Focus on performance
Give the team a real performance challenge to address rather than setting up a committee to talk about an
issue.

Give them a clear purpose
Avoid being vague about the purpose. Be crystal clear on what the purpose is. If it is to reduce the cycle
time by two hours on a process make it clear that this is what the purpose is.

Get the right skills
You are setting up a team to fail if you dont ensure it has the right mix and blend of skills in the team.

Support in addressing skill deficiencies
If you are the team leader, make sure you address skill deficiencies rather than let them be a barrier.

Create conditions for effective teamwork
You need to ensure that the team is truly dependent on each other to deliver and that the performance and
reward structures are geared towards team rather than individual performance.

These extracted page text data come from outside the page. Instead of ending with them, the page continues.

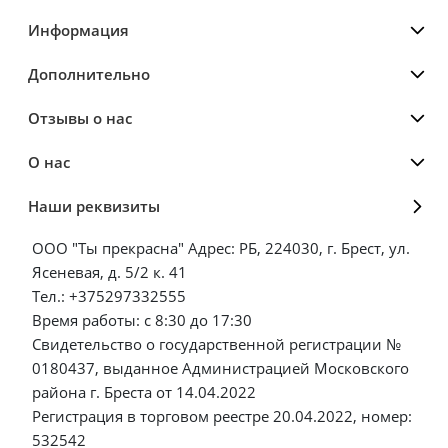
Информация
Дополнительно
Отзывы о нас
О нас
Наши реквизиты
ООО "Ты прекрасна" Адрес: РБ, 224030, г. Брест, ул.
Ясеневая, д. 5/2 к. 41
Тел.: +375297332555
Время работы: с 8:30 до 17:30
Свидетельство о государственной регистрации №
0180437, выданное Администрацией Московского
района г. Бреста от 14.04.2022
Регистрация в торговом реестре 20.04.2022, номер:
532542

Teams have the potential to deliver exceptional performance.









Q.7'Leadership'

The ability of a company's management to make sound decisions and inspire others to perform
well. Effective leaders are able to set and achieve challenging goals, to take swift and decisive
action even in difficult situations, to outperform their competition, to take calculated risks and to
persevere in the face of failure. Strong communication skills, self-confidence, the ability to
manage others and a willingness to embrace change also characterize good leaders.
Below listed are the key Characteristics and Traits observed of effective leaders
1. Focused
Its important to eliminate distractions from the work area and to hone in on the key issues at
hand. While leaders are often pulled in numerous directions simultaneously, they must be able to
retain clear minds and focus on the things that matter.
2. Passionate
Leader enthusiasm and level of commitment can inspire your team members and motivate them
to do better work.
3. Assertive / Confident
Assertive leaders are firm and bold, unafraid to go after what they want. Such a level of certainty
and confidence will serve both leader and their team well as helps tackle larger challenges and go
after new goals.
4. Decisive
a decisive leader should never be confused with an impulsive one. A decisive leader carefully
weighs the potential effects of each option and chooses the opportunity that works best for his or
her team.
5. Empowering
Supporting your team is one of the best ways to encourage members to perform well. Empower
each individual by making it clear that you trust his or her judgment.
7. Communicative
Always keep your team informed about whats going on. A lack of communication promotes the
spread of false information and resentment among your team members.
8. Self-Aware
It can be tough to retain a strong sense of yourself and the way you appear to others, but focus on
being self-aware. Consider your strengths and weaknesses as objectively as possible
9. Humble
Effective leaders are down-to-earth and easy to relate with. People feel more comfortable
connecting with a leader who is humble and compassionate.
10. Honest
Finally, effective leaders are honest. Be upfront with your team members and trust them enough
to communicate openly and authentically together.